The CBN, therefore, should go
beyond the veil of oil price volatility in understanding the crisis and
facing the challenge. In the wake of the publication of the list of bank
debtors recently, it was discovered that some banks never carried out
due diligence before credits were granted, underpinned by some loan
beneficiaries’ dodgy documentations and legal reactions that came to the
fore. What has happened to collaterals that should underpin such
transactions?
Depositors did not lose their
cash in the near-total banks collapse eight years ago simply because of
the N620 billion tier two capital, which the then governor of the CBN,
Lamido Sanusi, injected into the system and the seizure of the banks by
the CBN/NDIC. This is a luxury the country cannot afford now with the
economy in a deep financial crisis. The 2015 stress symptom should not
be allowed to morph into distress. Banks have become more of public
trust in addition to being private business concerns.
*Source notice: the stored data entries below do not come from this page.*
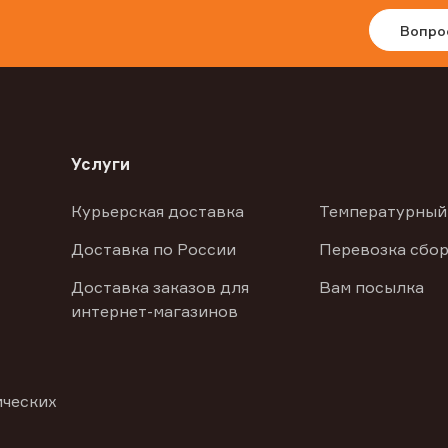
Вопро
Услуги
Курьерская доставка
Температурный
Доставка по России
Перевозка сбор
Доставка заказов для
Вам посылка
интернет-магазинов
ических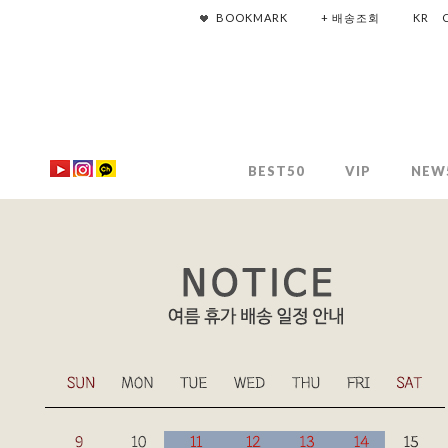
BOOKMARK
+ 배송조회
KR
BEST50
VIP
NEW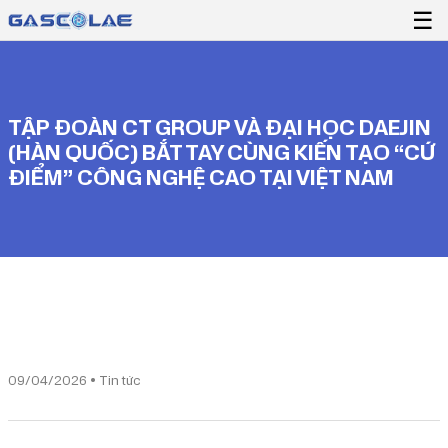
☰
TẬP ĐOÀN CT GROUP VÀ ĐẠI HỌC DAEJIN
(HÀN QUỐC) BẮT TAY CÙNG KIẾN TẠO “CỨ
ĐIỂM” CÔNG NGHỆ CAO TẠI VIỆT NAM
09/04/2026 • Tin tức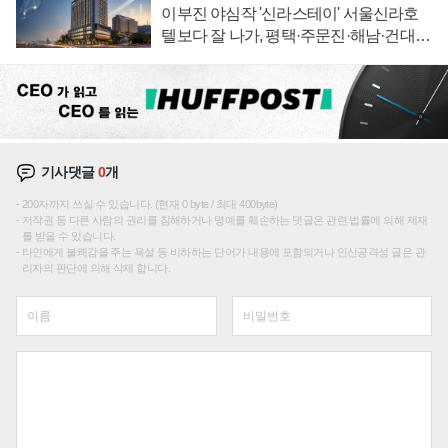
이부진 야심작 '신라스테이' 서울신라호
텔보다 잘 나가, 평택·주문진·해남·건대로
성장판 더 넓힌다
기사댓글
0
개
200자까지 쓰실 수 있습니다. (현재 0 byte / 최대 400byte)
저작권 등 다른 사람의 권리를 침해하거나 명예를 훼손하는 댓글은 관련 법률에 의해 제재
를 받을 수 있습니다.
타인에게 불쾌감을 주는 욕설 등 비하하는 단어가 내용에 포함되거나 인신공격성 글은 관
리자의 판단에 의해 삭제 합니다.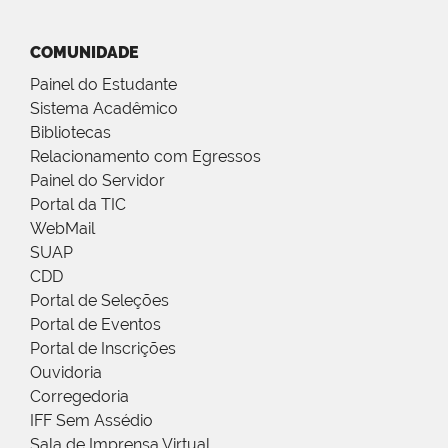
COMUNIDADE
Painel do Estudante
Sistema Acadêmico
Bibliotecas
Relacionamento com Egressos
Painel do Servidor
Portal da TIC
WebMail
SUAP
CDD
Portal de Seleções
Portal de Eventos
Portal de Inscrições
Ouvidoria
Corregedoria
IFF Sem Assédio
Sala de Imprensa Virtual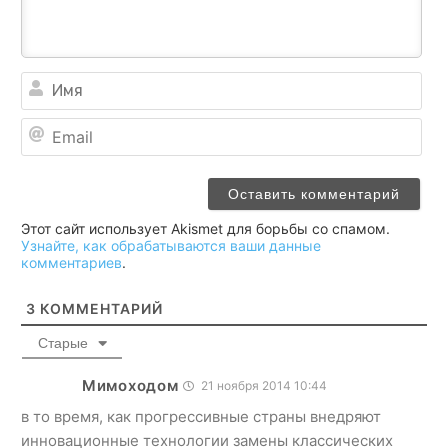
Им
Ema
Этот сайт использует Akismet для борьбы со спамом.
Узнайте, как обрабатываются ваши данные
комментариев
.
3
КОММЕНТАРИЙ
Старые
Мимоходом
21 ноября 2014 10:44
в то время, как прогрессивные страны внедряют
инновационные технологии замены классических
It is, therefore, critically
important that effective monitoring and policing of the banks be mounted
by the CBN and the NDIC to unravel toxins in their systems before they
cause irreparable damage; and those trafficking in insider-abuse made to
face the full wrath of the law.
The delinquency of the
regulators explains why 220 Nigerians owed the Asset Management
Corporation of Nigeria N1.14 trillion as of February this year. AMCON
had initially used N4 trillion to buy back the toxic loans of some
banks, from which it has yet to recover. Nigeria is probably the only
country where serial debtors are allowed to use their ill-gotten wealth
to buy private jets and yachts, run their business abroad, and gallivant
freely in the society.
With the year in the second
quarter, dark clouds are not over just yet. The World Bank in its
projection, said the 2015 negative trends will drag deep into 2016, in
what it describes as “substantial risk contagion” to countries close to
the BRICS – Brazil, Russia, India, China, South Africa – economies. From
an earlier predicted 3.3 per cent growth rate for Nigeria, the bank has
reviewed its forecast downwards to 2.9 per cent.
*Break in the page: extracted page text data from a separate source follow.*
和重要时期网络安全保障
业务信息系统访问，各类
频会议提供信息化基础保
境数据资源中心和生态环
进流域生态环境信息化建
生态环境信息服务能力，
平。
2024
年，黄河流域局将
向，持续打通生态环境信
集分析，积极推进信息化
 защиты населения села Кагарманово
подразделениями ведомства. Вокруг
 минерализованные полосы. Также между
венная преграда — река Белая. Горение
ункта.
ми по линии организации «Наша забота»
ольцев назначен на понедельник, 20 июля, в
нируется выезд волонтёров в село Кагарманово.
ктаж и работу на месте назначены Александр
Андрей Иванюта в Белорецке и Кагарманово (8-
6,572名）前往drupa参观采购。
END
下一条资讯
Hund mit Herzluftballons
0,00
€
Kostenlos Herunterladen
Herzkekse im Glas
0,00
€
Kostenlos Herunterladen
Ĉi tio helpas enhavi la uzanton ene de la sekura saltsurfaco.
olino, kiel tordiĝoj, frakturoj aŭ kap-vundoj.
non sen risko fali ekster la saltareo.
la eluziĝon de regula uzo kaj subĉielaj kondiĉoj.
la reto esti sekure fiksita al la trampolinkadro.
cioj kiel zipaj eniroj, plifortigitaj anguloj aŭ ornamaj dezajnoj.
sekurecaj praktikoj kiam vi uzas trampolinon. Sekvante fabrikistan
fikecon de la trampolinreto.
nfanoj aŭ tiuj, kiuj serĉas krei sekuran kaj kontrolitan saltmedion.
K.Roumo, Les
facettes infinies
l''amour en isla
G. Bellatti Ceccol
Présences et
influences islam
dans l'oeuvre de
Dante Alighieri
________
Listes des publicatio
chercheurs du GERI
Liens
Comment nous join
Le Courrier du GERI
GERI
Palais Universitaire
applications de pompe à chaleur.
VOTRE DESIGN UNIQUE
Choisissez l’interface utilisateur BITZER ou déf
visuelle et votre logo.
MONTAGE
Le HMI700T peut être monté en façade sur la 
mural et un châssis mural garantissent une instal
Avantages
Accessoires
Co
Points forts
Therefore, the CBN governor,
Godwin Emefiele, as the chief bank regulator, should ensure that banks
are religiously guided by this austere horizon. Indeed, the geometric
increase in banks NPLs of N42 billion in 2014 to N649 billion in 2015
cannot be easily glossed over. A fiery enforcement of the CBN revised
guidelines for finance companies, which include, among others, corporate
governance; risk management; lending limits; know your customer; is
needed of him in 2016. This will save the banks and depositors the
danger inherent in unduly high exposure to bad loans.